Die Gerling-Gebäude wurden in den 50er Jahren in betont konservativem Stil erbaut. Seit 2010 werden die Bürohäuser umgebaut.

Köln – Das Gerling-Quartier im Friesenviertel hat seit seiner Entstehung Anfang des 20. Jahrhunderts eine bewegte Geschichte hinter sich, die jetzt um ein Kapitel reicher wird. Der Eigentümer, die österreichische Immofinanz-Gruppe, trennt sich von einem Teil des 35 000 Quadratmeter Grundfläche umfassenden Areals. Käufer sind die Hamburger Quantum Immobilien AG sowie die Proximus Real Estate AG aus Köln. Über den Kaufpreis wurde Stillschweigen vereinbart, dem Vernehmen nach handelt es sich um einen mittleren dreistelligen Millionenbetrag.

Geld für die Portokasse

Der Hintergrund des Verkaufs: ist zum einen, dass sich das österreichische Unternehmen auf Büro- und Einzelhandelsimmobilien fokussieren möchte und sich daher seit einiger Zeit aus den Bereichen Wohnen und Logistik zurückzieht. Wie es heißt, geschieht dies auch auf Druck der Investoren. Zudem will die Immofinanz mit dem Wiener Konkurrenten CA Immo fusionieren. Da dürfte es hilfreich sein, die Portokasse etwas aufzubessern.

Verkauft wurden zunächst die Gebäude des zweiten Bauabschnitts.

Dazu zählen sechs gemischt genutzte Gebäude mit einer gesamten Mietfläche von knapp 22 300 Quadratmetern sowie einer Tiefgarage mit rund 450 Stellplätzen. Zum anderen übernehmen die Käufer vier Immobilien, die von den neuen Eigentümern entwickelt werden müssen und laut Baugenehmigungen Platz für rund 19 000 Quadratmeter Luxus-Wohnungen sowie Büro- und Geschäftsflächen bieten. Hinzu kommt noch der Rundbau an der Straße Im Klapperhof. Die Hamburger Hotelkette „25 hours“ hat mit Immofinanz einen Pachtvertrag über 20 Jahre geschlossen und wird den markanten denkmalgeschützten Bau bis Anfang 2018 in ein Hotel mit 200 Zimmern umwandeln. Fertigstellen wird es die Immofinanz.

Hier entsteht das Hotel der Hamburger Kette „25 hours“

145 neue Eigentumswohnungen

Mit den Käufern wird zudem über den Verkauf des deutlich größeren ersten Bauabschnitts verhandelt.
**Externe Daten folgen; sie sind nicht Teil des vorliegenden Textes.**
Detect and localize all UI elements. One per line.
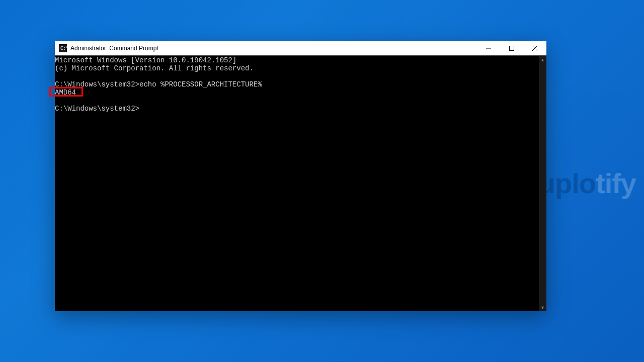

Mit einem Abschluss der Gespräche rechne man noch im ersten Quartal diesen Jahres, wie eine Immofinanz-Sprecherin sagte. In den branchenüblich blumig benannten Wohngebäuden Haus Gerling, Agrippina-Palais, Haus von Werth, Gereon-Lofts, Haus Colonia und Haus Magnus sind 145 Eigentumswohnungen entstanden, die Immofinanz zum Teil auf Wunsch der jeweiligen Käufer ausgebaut hat.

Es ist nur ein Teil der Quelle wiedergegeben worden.